Beginning with the line in which "Outline left iliac artery. (SVG masks)" appears, transcribe each line word for word until the records end. Do not include pictures.
***** DATA TO USE
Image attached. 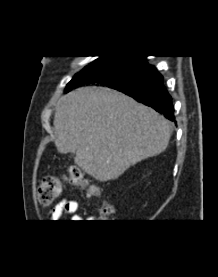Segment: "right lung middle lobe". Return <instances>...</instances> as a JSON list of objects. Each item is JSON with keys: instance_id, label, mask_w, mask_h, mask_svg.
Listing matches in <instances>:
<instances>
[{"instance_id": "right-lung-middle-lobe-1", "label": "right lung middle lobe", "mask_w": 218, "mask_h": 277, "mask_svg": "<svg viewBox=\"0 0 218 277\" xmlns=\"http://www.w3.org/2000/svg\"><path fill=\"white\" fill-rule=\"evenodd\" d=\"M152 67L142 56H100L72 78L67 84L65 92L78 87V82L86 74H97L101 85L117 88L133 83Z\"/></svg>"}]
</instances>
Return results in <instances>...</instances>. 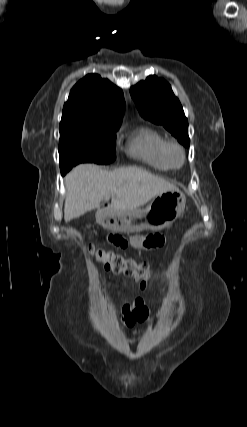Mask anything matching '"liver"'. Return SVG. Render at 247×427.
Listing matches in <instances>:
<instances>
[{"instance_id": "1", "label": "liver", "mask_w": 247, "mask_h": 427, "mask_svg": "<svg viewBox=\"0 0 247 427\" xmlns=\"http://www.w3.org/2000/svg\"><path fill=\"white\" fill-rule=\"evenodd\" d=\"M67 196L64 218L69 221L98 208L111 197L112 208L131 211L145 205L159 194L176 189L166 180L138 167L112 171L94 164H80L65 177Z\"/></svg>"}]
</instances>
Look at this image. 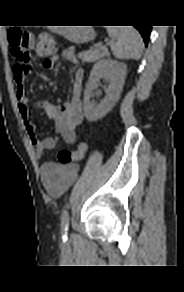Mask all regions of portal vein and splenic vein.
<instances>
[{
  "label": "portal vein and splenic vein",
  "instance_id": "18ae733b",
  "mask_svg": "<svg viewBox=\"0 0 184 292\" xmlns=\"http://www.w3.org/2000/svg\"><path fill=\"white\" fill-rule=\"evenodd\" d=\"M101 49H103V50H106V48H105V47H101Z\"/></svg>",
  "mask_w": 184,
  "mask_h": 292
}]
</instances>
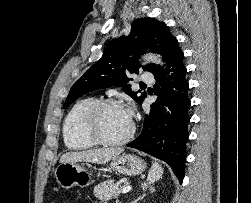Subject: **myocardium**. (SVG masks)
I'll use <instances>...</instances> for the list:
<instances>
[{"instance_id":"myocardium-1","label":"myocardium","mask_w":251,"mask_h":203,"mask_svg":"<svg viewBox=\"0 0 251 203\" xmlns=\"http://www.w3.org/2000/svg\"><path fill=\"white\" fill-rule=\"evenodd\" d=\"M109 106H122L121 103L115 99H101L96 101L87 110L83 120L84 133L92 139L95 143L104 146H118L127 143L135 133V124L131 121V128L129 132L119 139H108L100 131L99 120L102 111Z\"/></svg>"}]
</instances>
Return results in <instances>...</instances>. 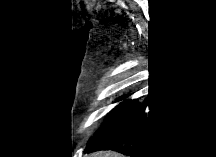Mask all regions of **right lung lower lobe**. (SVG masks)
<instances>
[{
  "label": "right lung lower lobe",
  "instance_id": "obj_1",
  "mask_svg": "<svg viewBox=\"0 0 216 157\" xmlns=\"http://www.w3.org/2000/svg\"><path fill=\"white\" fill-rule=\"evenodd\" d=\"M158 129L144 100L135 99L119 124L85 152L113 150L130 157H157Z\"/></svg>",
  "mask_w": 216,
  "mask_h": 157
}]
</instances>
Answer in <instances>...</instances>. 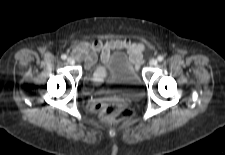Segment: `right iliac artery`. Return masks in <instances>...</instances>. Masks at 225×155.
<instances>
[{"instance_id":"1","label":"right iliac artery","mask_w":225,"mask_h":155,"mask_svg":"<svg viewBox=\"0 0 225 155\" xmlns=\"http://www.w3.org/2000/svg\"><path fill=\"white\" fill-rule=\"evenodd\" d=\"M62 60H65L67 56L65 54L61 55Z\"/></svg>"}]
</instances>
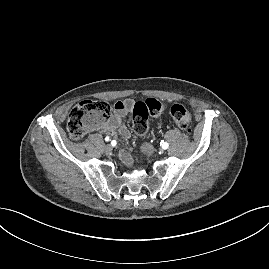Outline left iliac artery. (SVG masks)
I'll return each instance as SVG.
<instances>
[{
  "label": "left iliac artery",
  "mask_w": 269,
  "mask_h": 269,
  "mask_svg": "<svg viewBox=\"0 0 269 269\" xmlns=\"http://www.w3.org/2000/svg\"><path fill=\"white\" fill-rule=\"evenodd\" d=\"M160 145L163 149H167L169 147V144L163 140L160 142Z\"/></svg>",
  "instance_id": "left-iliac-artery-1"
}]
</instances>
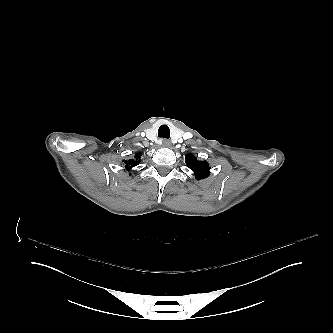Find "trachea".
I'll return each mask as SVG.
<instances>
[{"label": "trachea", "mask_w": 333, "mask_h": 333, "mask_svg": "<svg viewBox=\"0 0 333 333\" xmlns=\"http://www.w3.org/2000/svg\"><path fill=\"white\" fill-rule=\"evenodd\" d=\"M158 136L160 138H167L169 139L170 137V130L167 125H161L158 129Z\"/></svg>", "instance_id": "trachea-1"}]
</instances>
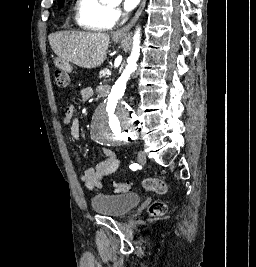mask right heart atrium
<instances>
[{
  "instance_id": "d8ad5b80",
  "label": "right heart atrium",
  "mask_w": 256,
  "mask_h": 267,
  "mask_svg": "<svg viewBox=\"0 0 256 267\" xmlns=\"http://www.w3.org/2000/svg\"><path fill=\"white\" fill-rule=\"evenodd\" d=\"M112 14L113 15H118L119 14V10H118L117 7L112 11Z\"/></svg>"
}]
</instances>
**********
WRITTEN RESPONSE:
Outline left iliac artery. (SVG masks)
I'll return each instance as SVG.
<instances>
[{
  "label": "left iliac artery",
  "mask_w": 269,
  "mask_h": 269,
  "mask_svg": "<svg viewBox=\"0 0 269 269\" xmlns=\"http://www.w3.org/2000/svg\"><path fill=\"white\" fill-rule=\"evenodd\" d=\"M160 145L163 149H167L169 147V144L163 140L160 142Z\"/></svg>",
  "instance_id": "left-iliac-artery-1"
}]
</instances>
Find "trachea".
I'll return each mask as SVG.
<instances>
[{"label": "trachea", "mask_w": 333, "mask_h": 333, "mask_svg": "<svg viewBox=\"0 0 333 333\" xmlns=\"http://www.w3.org/2000/svg\"><path fill=\"white\" fill-rule=\"evenodd\" d=\"M158 136L160 138H167L169 139L170 137V130L167 125H161L158 129Z\"/></svg>", "instance_id": "trachea-1"}]
</instances>
mask right heart atrium
<instances>
[{
  "instance_id": "d8ad5b80",
  "label": "right heart atrium",
  "mask_w": 256,
  "mask_h": 267,
  "mask_svg": "<svg viewBox=\"0 0 256 267\" xmlns=\"http://www.w3.org/2000/svg\"><path fill=\"white\" fill-rule=\"evenodd\" d=\"M112 14L113 15H118L119 14V10H118L117 7L112 11Z\"/></svg>"
}]
</instances>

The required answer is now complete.